FACTS
The Governor of Orissa in exercise of power under Section 27(1) of Indian Forest Act, 1927 issued a notification, de-reserving an area of 2088 acres in Mouza Rahangol and declaring that the entire area as “de-reserved” and “dis-forested”. M/s. KVK had earlier filed a writ petition bearing WP(C) No. 3926 of 2010 challenging the notice issued by the Tahasildar, alleging that the KVK was using private forest kissam land in violation of Section 2 of the Forest Conservation Act, 1980. The said notice was challenged by KVK in further writ petition on the ground that by virtue of earlier notification, the entire land in Mouza Rahangol had been “de-reserved” and “dis-forested”.
ISSUE
(i) If a project involves forest as well as non-forest land, whether permission can be granted for the project proponent to carry on construction on non-forest land awaiting clearance on without in any manner impacting the forest land and awaiting its clearance?

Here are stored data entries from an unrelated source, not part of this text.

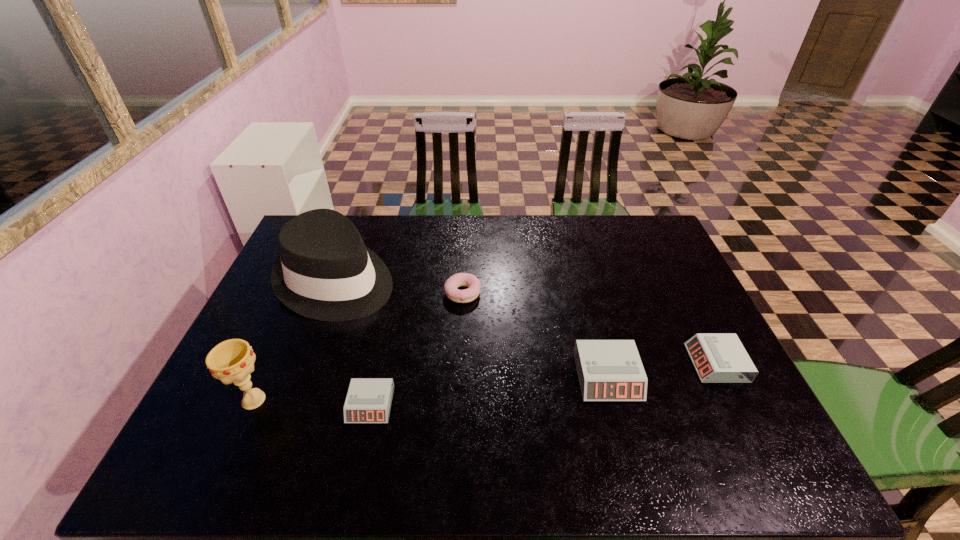 Locate an element on the screen. blank region between the doughnut and the fifth object from left to right is located at coordinates (535, 334).

What are the coordinates of `vacant region between the fedora and the fourth shortest object` in the screenshot? It's located at (472, 328).

The height and width of the screenshot is (540, 960). Find the location of `unoccupied area between the rightmost alarm clock and the shortest alarm clock`. unoccupied area between the rightmost alarm clock and the shortest alarm clock is located at coordinates (543, 384).

Find the location of a particular element. This screenshot has width=960, height=540. free point between the rightmost alarm clock and the chalice is located at coordinates (485, 382).

At what (x,y) coordinates should I click in order to perform the action: click on free space between the doughnut and the shortest object. Please return your answer as a coordinate pair (x, y). This screenshot has height=540, width=960. Looking at the image, I should click on (417, 349).

The width and height of the screenshot is (960, 540). Find the location of `blank region between the fedora and the second alarm clock from right to left`. blank region between the fedora and the second alarm clock from right to left is located at coordinates (472, 328).

I want to click on the fifth closest object to the second alarm clock from right to left, so click(232, 361).

This screenshot has height=540, width=960. I want to click on object that is the fifth nearest to the chalice, so click(x=717, y=357).

Identify which alarm clock is the second nearest to the doughnut. Please provide its 2D coordinates. Your answer should be formatted as a tuple, i.e. [(x, y)], where the tuple contains the x and y coordinates of a point satisfying the conditions above.

[(368, 400)]

This screenshot has width=960, height=540. Find the location of `alarm clock that is the closest to the shortest object`. alarm clock that is the closest to the shortest object is located at coordinates (608, 370). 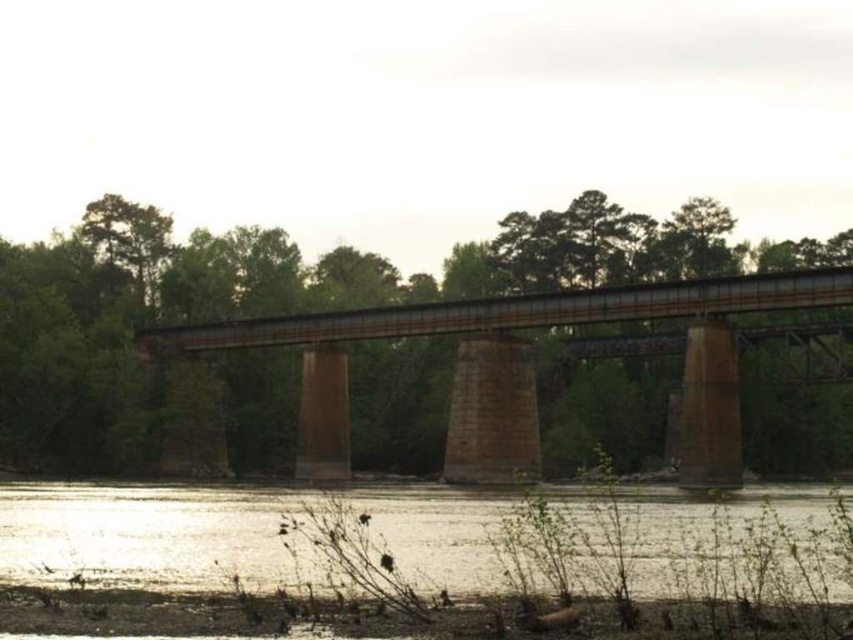 You are a photographer planning to capture the rusty metal bridge at center and the silvery reflective water at lower center in a single frame. Based on their relative heights, which object will appear larger in the photo?

The rusty metal bridge at center will appear larger in the photo because it is taller than the silvery reflective water at lower center.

(ii) Whether the location of the KVK’s thermal power plant requires wildlife clearance before any construction on the site can be permitted?
PETITIONER’S CONTENTION
Petitioners contended that part of the land over which the thermal power plant of KVK was to be built up was, classified as “forest land” and such land was covered under Section 2 of the Forest Conservation Act, 1980. They also contended that such forest land cannot be put to in a “non-forest activity”, without a clearance in terms of Section 2 of the Forest Conservation Act, 1980 and any non-forest use of the land, would require prior approval of the Central Government in terms of Section 2 of the Forest Conservation Act 1980 and since KVK do not possess any such prior approval, they should be injuncted from carrying out any non-forest activity thereon.
It is also contended that even though KVK admittedly had obtained an environment clearance under the environment Protection Act, since the site of the KVK thermal plant is within 10 Kms. of the sanctuary boundary, without obtaining the clearance of the National Wild Life Board, the KVK ought not to be allowed to proceed with the construction.
DEFENDANT’S CONTENTION
The defendants argued on behalf of UOI argued that it is a fact that “environment clearance” has been granted to the KVK, he also submits that the proposal for the buffer zone of Kapilash Wildlife Sanctuary has been sent to the MOEF for its consideration but no final decision has been taken thereon.
JUDGEMENT
The word “forest” as occurring in Section 2 of the Forest Conservation Act, 1980 will not only include “forest” as understood in the dictionary sense, but also any area recorded as forest in the Government record irrespective of ownership. The word ‘forest’ must be understood according to its dictionary meaning. This description covers all statutorily recognized forests, whether designated as reserved, protected or otherwise.
On tackling the first issue, the MoEF clearly states that if work commences on non-forest land in anticipation of the approval of the Central Government for release of forest land required for the project “though the provisions of the Act may not been technically violated by starting work on non-forest land” expenditure incurred may become infructuous if diversion is not approved. It is evident that KVK are ready to apply for clearance in respect of 30 acres approximately of purported Government Forest Land and have provided a further undertaking not to carry out any construction on the said land till forest clearance is obtained and/or the Revision Case filed by the Tahasildar, Athagarh, before the Additional Commissioner, Settlement and Consolidation, Cuttack is disposed of.
The court submitted that 10 km is not a thumb rule as sought to be argued by the Petitioners. The present status of notification of “Eco-sensitive zones” is around various National Parks and Wildlife Sanctuaries. It is evident from the facts that Ministry of Environment and Forest has made notifications fixing 2.5 Kms, 5 Kms Eco-sensitive zones and in some of the cases, it has fixed 10 km as Eco Sensitive Zone.
The court finally stated that there exists no impediment to allow the KVK to proceed with construction activities keeping in view of the fact that the huge investment of nearly 1000 crores has already been made and further 4000 crores is required to be further invested, in the interest of not only the project proponent but the State interest insofar as the preferential rights to draw power and the urgent necessity of power as an infrastructure project for the development of the State and the Union of India, cannot be doubted.
CONCLUSION
Writ applications stand disposed of.